The oboe quartet was written just after I finished my degree at Oxford. Victor Swillens, who had played my Soliloquy for solo oboe, commissioned the Variations for his Hilversum oboe quartet. It became a lucky work for me, winning the Cobbett prize at the RCM and then the 1971 BBC Composers’ competition; it was subsequently taken up and recorded by Janet Craxton.
The piece is a double variation set, with nine variations in all, but they play without a break. Continuous variation is the idea at the heart of the work. Although the opening oboe theme is a twelve note row, this is not a strictly serial work; rather, exploring aspects of serial technique informed the harmony and the melodic development. The four players have independent characters; the oboe is pre-eminent, but the viola also emerges as an important voice. There is a good deal of rhythmic independence, and using independent tempi allowed the variations to elide.

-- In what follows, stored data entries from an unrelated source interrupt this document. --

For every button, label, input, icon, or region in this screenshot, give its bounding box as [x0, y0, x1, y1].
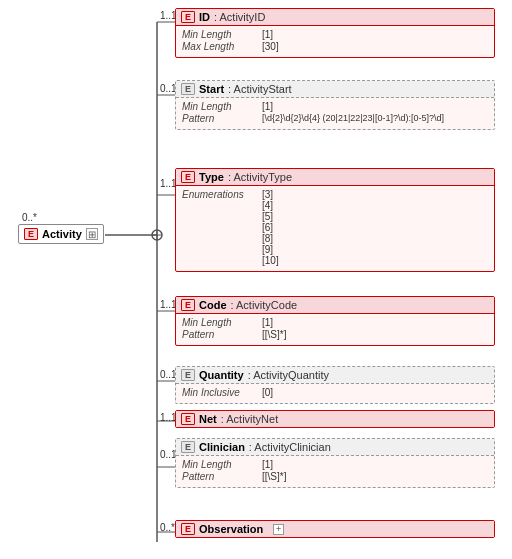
clinician-badge: E — [181, 441, 195, 453]
svg-point-1 — [152, 230, 162, 240]
activity-label: Activity — [42, 228, 82, 240]
start-badge: E — [181, 83, 195, 95]
start-type: : ActivityStart — [228, 83, 292, 95]
quantity-element-box: E Quantity : ActivityQuantity Min Inclus… — [175, 366, 495, 404]
code-type: : ActivityCode — [231, 299, 298, 311]
code-pattern-val: [[\S]*] — [262, 329, 286, 340]
id-maxlength-key: Max Length — [182, 41, 262, 52]
clinician-body: Min Length [1] Pattern [[\S]*] — [176, 456, 494, 487]
code-pattern-row: Pattern [[\S]*] — [182, 329, 488, 340]
type-enum-key: Enumerations — [182, 189, 262, 266]
quantity-mininclusive-val: [0] — [262, 387, 273, 398]
clinician-pattern-row: Pattern [[\S]*] — [182, 471, 488, 482]
net-type: : ActivityNet — [221, 413, 278, 425]
id-type: : ActivityID — [214, 11, 265, 23]
start-minlength-val: [1] — [262, 101, 273, 112]
start-name: Start — [199, 83, 224, 95]
quantity-body: Min Inclusive [0] — [176, 384, 494, 403]
type-name: Type — [199, 171, 224, 183]
quantity-mininclusive-key: Min Inclusive — [182, 387, 262, 398]
type-badge: E — [181, 171, 195, 183]
id-maxlength-row: Max Length [30] — [182, 41, 488, 52]
id-body: Min Length [1] Max Length [30] — [176, 26, 494, 57]
quantity-badge: E — [181, 369, 195, 381]
code-element-header: E Code : ActivityCode — [176, 297, 494, 314]
type-type: : ActivityType — [228, 171, 292, 183]
start-pattern-val: [\d{2}\d{2}\d{4} (20|21|22|23|[0-1]?\d):… — [262, 113, 444, 124]
quantity-element-header: E Quantity : ActivityQuantity — [176, 367, 494, 384]
code-name: Code — [199, 299, 227, 311]
net-name: Net — [199, 413, 217, 425]
observation-badge: E — [181, 523, 195, 535]
clinician-pattern-val: [[\S]*] — [262, 471, 286, 482]
start-pattern-key: Pattern — [182, 113, 262, 124]
start-element-box: E Start : ActivityStart Min Length [1] P… — [175, 80, 495, 130]
clinician-type: : ActivityClinician — [249, 441, 331, 453]
start-pattern-row: Pattern [\d{2}\d{2}\d{4} (20|21|22|23|[0… — [182, 113, 488, 124]
id-badge: E — [181, 11, 195, 23]
start-minlength-row: Min Length [1] — [182, 101, 488, 112]
observation-expand-icon[interactable]: + — [273, 524, 284, 535]
net-badge: E — [181, 413, 195, 425]
activity-node[interactable]: E Activity ⊞ — [18, 224, 104, 244]
type-enum-val: [3][4][5][6][8][9][10] — [262, 189, 279, 266]
clinician-element-header: E Clinician : ActivityClinician — [176, 439, 494, 456]
observation-element-box: E Observation + — [175, 520, 495, 538]
activity-mult-label: 0..* — [22, 212, 37, 223]
id-maxlength-val: [30] — [262, 41, 279, 52]
code-pattern-key: Pattern — [182, 329, 262, 340]
activity-badge: E — [24, 228, 38, 240]
observation-name: Observation — [199, 523, 263, 535]
id-minlength-row: Min Length [1] — [182, 29, 488, 40]
start-element-header: E Start : ActivityStart — [176, 81, 494, 98]
clinician-pattern-key: Pattern — [182, 471, 262, 482]
clinician-element-box: E Clinician : ActivityClinician Min Leng… — [175, 438, 495, 488]
id-name: ID — [199, 11, 210, 23]
quantity-type: : ActivityQuantity — [248, 369, 329, 381]
type-element-box: E Type : ActivityType Enumerations [3][4… — [175, 168, 495, 272]
id-minlength-val: [1] — [262, 29, 273, 40]
clinician-minlength-val: [1] — [262, 459, 273, 470]
type-body: Enumerations [3][4][5][6][8][9][10] — [176, 186, 494, 271]
id-minlength-key: Min Length — [182, 29, 262, 40]
diagram-container: E Activity ⊞ 0..* 1..1 0..1 — [0, 0, 512, 559]
net-element-box: E Net : ActivityNet — [175, 410, 495, 428]
type-element-header: E Type : ActivityType — [176, 169, 494, 186]
code-badge: E — [181, 299, 195, 311]
id-element-box: E ID : ActivityID Min Length [1] Max Len… — [175, 8, 495, 58]
code-minlength-key: Min Length — [182, 317, 262, 328]
quantity-name: Quantity — [199, 369, 244, 381]
start-body: Min Length [1] Pattern [\d{2}\d{2}\d{4} … — [176, 98, 494, 129]
code-element-box: E Code : ActivityCode Min Length [1] Pat… — [175, 296, 495, 346]
clinician-name: Clinician — [199, 441, 245, 453]
code-minlength-row: Min Length [1] — [182, 317, 488, 328]
type-enum-row: Enumerations [3][4][5][6][8][9][10] — [182, 189, 488, 266]
activity-expand-icon[interactable]: ⊞ — [86, 228, 98, 240]
observation-element-header: E Observation + — [176, 521, 494, 537]
quantity-mininclusive-row: Min Inclusive [0] — [182, 387, 488, 398]
clinician-minlength-key: Min Length — [182, 459, 262, 470]
clinician-minlength-row: Min Length [1] — [182, 459, 488, 470]
observation-mult: 0..* — [160, 522, 175, 533]
code-body: Min Length [1] Pattern [[\S]*] — [176, 314, 494, 345]
id-element-header: E ID : ActivityID — [176, 9, 494, 26]
start-minlength-key: Min Length — [182, 101, 262, 112]
net-element-header: E Net : ActivityNet — [176, 411, 494, 427]
code-minlength-val: [1] — [262, 317, 273, 328]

After the first three variations, string glissandi create a transition to an oboe solo – the fourth variation, but also a second theme. In the senza misura variation that follows, all the instruments comment on this new theme in their own time. In the subsequent variations, both themes are varied: the opening is reprised while the oboe has a cadenza. The climax that is reached dissolves into the final variation, Lento e tranquillo. Its valedictory quality leads naturally to a coda that echoes the cadence of the original theme.